▶ **RECORDS FOR THE EXERCISE**:

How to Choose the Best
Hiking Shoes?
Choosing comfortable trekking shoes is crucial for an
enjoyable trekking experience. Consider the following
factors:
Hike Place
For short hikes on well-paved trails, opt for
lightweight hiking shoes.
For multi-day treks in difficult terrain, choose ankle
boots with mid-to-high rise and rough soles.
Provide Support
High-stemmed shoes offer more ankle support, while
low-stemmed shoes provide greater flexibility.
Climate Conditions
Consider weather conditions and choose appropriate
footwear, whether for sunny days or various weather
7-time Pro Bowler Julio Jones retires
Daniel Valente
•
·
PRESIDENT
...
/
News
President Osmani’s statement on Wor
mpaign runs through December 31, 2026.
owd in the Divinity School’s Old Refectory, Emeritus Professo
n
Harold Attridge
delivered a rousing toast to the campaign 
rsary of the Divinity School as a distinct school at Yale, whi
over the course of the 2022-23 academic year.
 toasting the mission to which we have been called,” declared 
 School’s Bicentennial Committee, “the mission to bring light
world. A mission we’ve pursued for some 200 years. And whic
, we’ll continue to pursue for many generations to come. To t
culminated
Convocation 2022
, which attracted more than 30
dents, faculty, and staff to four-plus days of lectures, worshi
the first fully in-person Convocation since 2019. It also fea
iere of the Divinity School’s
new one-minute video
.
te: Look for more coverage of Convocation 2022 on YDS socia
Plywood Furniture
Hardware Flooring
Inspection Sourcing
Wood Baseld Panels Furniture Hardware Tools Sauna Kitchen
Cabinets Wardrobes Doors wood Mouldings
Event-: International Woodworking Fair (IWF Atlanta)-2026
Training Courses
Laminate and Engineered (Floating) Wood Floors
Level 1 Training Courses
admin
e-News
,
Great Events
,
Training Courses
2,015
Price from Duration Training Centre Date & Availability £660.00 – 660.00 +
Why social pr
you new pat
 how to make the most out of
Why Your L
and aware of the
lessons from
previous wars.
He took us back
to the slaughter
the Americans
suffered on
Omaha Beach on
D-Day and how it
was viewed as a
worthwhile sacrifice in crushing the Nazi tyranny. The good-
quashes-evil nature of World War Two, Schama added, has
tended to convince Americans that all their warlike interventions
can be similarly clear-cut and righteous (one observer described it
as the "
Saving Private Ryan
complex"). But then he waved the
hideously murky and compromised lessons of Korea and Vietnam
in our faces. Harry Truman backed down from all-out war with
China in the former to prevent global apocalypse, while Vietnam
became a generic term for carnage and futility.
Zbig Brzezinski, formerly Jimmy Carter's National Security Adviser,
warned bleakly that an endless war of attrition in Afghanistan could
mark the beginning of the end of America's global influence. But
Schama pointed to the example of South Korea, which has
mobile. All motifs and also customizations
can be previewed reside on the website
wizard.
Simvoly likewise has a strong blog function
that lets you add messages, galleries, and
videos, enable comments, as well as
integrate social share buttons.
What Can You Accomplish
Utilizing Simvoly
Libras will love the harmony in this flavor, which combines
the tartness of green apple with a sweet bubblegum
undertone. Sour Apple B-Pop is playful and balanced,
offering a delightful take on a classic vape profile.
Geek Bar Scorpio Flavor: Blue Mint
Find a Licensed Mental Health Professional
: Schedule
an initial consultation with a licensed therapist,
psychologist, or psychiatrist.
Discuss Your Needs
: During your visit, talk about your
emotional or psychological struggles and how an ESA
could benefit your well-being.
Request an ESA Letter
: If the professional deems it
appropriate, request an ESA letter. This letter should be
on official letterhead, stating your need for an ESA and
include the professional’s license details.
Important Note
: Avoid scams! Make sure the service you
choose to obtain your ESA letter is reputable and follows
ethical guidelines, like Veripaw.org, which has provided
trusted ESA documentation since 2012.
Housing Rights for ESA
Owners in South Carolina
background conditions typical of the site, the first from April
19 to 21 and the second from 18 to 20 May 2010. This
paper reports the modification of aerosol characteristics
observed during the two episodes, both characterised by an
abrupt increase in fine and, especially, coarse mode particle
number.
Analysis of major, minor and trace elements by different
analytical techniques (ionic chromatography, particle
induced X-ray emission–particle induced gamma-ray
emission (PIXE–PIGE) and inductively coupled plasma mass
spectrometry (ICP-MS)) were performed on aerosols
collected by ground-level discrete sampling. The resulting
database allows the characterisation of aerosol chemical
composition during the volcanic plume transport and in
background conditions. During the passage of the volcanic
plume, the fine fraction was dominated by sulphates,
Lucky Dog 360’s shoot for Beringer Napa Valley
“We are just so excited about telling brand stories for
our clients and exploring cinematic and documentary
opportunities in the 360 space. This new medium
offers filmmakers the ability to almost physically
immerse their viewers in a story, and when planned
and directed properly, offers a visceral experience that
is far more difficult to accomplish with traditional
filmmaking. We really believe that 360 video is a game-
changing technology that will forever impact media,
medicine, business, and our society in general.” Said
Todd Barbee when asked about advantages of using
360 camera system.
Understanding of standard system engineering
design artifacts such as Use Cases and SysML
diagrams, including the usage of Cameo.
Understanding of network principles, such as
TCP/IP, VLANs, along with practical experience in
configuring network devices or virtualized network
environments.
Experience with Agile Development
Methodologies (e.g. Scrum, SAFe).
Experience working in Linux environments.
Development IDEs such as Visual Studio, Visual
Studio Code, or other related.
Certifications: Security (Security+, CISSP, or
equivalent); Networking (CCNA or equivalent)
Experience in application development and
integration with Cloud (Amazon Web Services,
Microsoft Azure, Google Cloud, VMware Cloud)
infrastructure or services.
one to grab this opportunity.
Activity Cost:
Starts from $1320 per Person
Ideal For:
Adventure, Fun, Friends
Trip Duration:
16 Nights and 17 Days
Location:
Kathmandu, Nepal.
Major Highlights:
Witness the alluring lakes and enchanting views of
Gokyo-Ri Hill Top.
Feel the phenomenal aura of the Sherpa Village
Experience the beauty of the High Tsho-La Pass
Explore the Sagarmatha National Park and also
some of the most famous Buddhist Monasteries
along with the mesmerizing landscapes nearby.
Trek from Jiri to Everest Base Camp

▶ **YOUR TASK**: Your task is to copy every entry above, exactly as written.

▶ **EXPECTED ANSWER**:
How to Choose the Best
Hiking Shoes?
Choosing comfortable trekking shoes is crucial for an
enjoyable trekking experience. Consider the following
factors:
Hike Place
For short hikes on well-paved trails, opt for
lightweight hiking shoes.
For multi-day treks in difficult terrain, choose ankle
boots with mid-to-high rise and rough soles.
Provide Support
High-stemmed shoes offer more ankle support, while
low-stemmed shoes provide greater flexibility.
Climate Conditions
Consider weather conditions and choose appropriate
footwear, whether for sunny days or various weather
7-time Pro Bowler Julio Jones retires
Daniel Valente
•
·
PRESIDENT
...
/
News
President Osmani’s statement on Wor
mpaign runs through December 31, 2026.
owd in the Divinity School’s Old Refectory, Emeritus Professo
n
Harold Attridge
delivered a rousing toast to the campaign 
rsary of the Divinity School as a distinct school at Yale, whi
over the course of the 2022-23 academic year.
 toasting the mission to which we have been called,” declared 
 School’s Bicentennial Committee, “the mission to bring light
world. A mission we’ve pursued for some 200 years. And whic
, we’ll continue to pursue for many generations to come. To t
culminated
Convocation 2022
, which attracted more than 30
dents, faculty, and staff to four-plus days of lectures, worshi
the first fully in-person Convocation since 2019. It also fea
iere of the Divinity School’s
new one-minute video
.
te: Look for more coverage of Convocation 2022 on YDS socia
Plywood Furniture
Hardware Flooring
Inspection Sourcing
Wood Baseld Panels Furniture Hardware Tools Sauna Kitchen
Cabinets Wardrobes Doors wood Mouldings
Event-: International Woodworking Fair (IWF Atlanta)-2026
Training Courses
Laminate and Engineered (Floating) Wood Floors
Level 1 Training Courses
admin
e-News
,
Great Events
,
Training Courses
2,015
Price from Duration Training Centre Date & Availability £660.00 – 660.00 +
Why social pr
you new pat
 how to make the most out of
Why Your L
and aware of the
lessons from
previous wars.
He took us back
to the slaughter
the Americans
suffered on
Omaha Beach on
D-Day and how it
was viewed as a
worthwhile sacrifice in crushing the Nazi tyranny. The good-
quashes-evil nature of World War Two, Schama added, has
tended to convince Americans that all their warlike interventions
can be similarly clear-cut and righteous (one observer described it
as the "
Saving Private Ryan
complex"). But then he waved the
hideously murky and compromised lessons of Korea and Vietnam
in our faces. Harry Truman backed down from all-out war with
China in the former to prevent global apocalypse, while Vietnam
became a generic term for carnage and futility.
Zbig Brzezinski, formerly Jimmy Carter's National Security Adviser,
warned bleakly that an endless war of attrition in Afghanistan could
mark the beginning of the end of America's global influence. But
Schama pointed to the example of South Korea, which has
mobile. All motifs and also customizations
can be previewed reside on the website
wizard.
Simvoly likewise has a strong blog function
that lets you add messages, galleries, and
videos, enable comments, as well as
integrate social share buttons.
What Can You Accomplish
Utilizing Simvoly
Libras will love the harmony in this flavor, which combines
the tartness of green apple with a sweet bubblegum
undertone. Sour Apple B-Pop is playful and balanced,
offering a delightful take on a classic vape profile.
Geek Bar Scorpio Flavor: Blue Mint
Find a Licensed Mental Health Professional
: Schedule
an initial consultation with a licensed therapist,
psychologist, or psychiatrist.
Discuss Your Needs
: During your visit, talk about your
emotional or psychological struggles and how an ESA
could benefit your well-being.
Request an ESA Letter
: If the professional deems it
appropriate, request an ESA letter. This letter should be
on official letterhead, stating your need for an ESA and
include the professional’s license details.
Important Note
: Avoid scams! Make sure the service you
choose to obtain your ESA letter is reputable and follows
ethical guidelines, like Veripaw.org, which has provided
trusted ESA documentation since 2012.
Housing Rights for ESA
Owners in South Carolina
background conditions typical of the site, the first from April
19 to 21 and the second from 18 to 20 May 2010. This
paper reports the modification of aerosol characteristics
observed during the two episodes, both characterised by an
abrupt increase in fine and, especially, coarse mode particle
number.
Analysis of major, minor and trace elements by different
analytical techniques (ionic chromatography, particle
induced X-ray emission–particle induced gamma-ray
emission (PIXE–PIGE) and inductively coupled plasma mass
spectrometry (ICP-MS)) were performed on aerosols
collected by ground-level discrete sampling. The resulting
database allows the characterisation of aerosol chemical
composition during the volcanic plume transport and in
background conditions. During the passage of the volcanic
plume, the fine fraction was dominated by sulphates,
Lucky Dog 360’s shoot for Beringer Napa Valley
“We are just so excited about telling brand stories for
our clients and exploring cinematic and documentary
opportunities in the 360 space. This new medium
offers filmmakers the ability to almost physically
immerse their viewers in a story, and when planned
and directed properly, offers a visceral experience that
is far more difficult to accomplish with traditional
filmmaking. We really believe that 360 video is a game-
changing technology that will forever impact media,
medicine, business, and our society in general.” Said
Todd Barbee when asked about advantages of using
360 camera system.
Understanding of standard system engineering
design artifacts such as Use Cases and SysML
diagrams, including the usage of Cameo.
Understanding of network principles, such as
TCP/IP, VLANs, along with practical experience in
configuring network devices or virtualized network
environments.
Experience with Agile Development
Methodologies (e.g. Scrum, SAFe).
Experience working in Linux environments.
Development IDEs such as Visual Studio, Visual
Studio Code, or other related.
Certifications: Security (Security+, CISSP, or
equivalent); Networking (CCNA or equivalent)
Experience in application development and
integration with Cloud (Amazon Web Services,
Microsoft Azure, Google Cloud, VMware Cloud)
infrastructure or services.
one to grab this opportunity.
Activity Cost:
Starts from $1320 per Person
Ideal For:
Adventure, Fun, Friends
Trip Duration:
16 Nights and 17 Days
Location:
Kathmandu, Nepal.
Major Highlights:
Witness the alluring lakes and enchanting views of
Gokyo-Ri Hill Top.
Feel the phenomenal aura of the Sherpa Village
Experience the beauty of the High Tsho-La Pass
Explore the Sagarmatha National Park and also
some of the most famous Buddhist Monasteries
along with the mesmerizing landscapes nearby.
Trek from Jiri to Everest Base Camp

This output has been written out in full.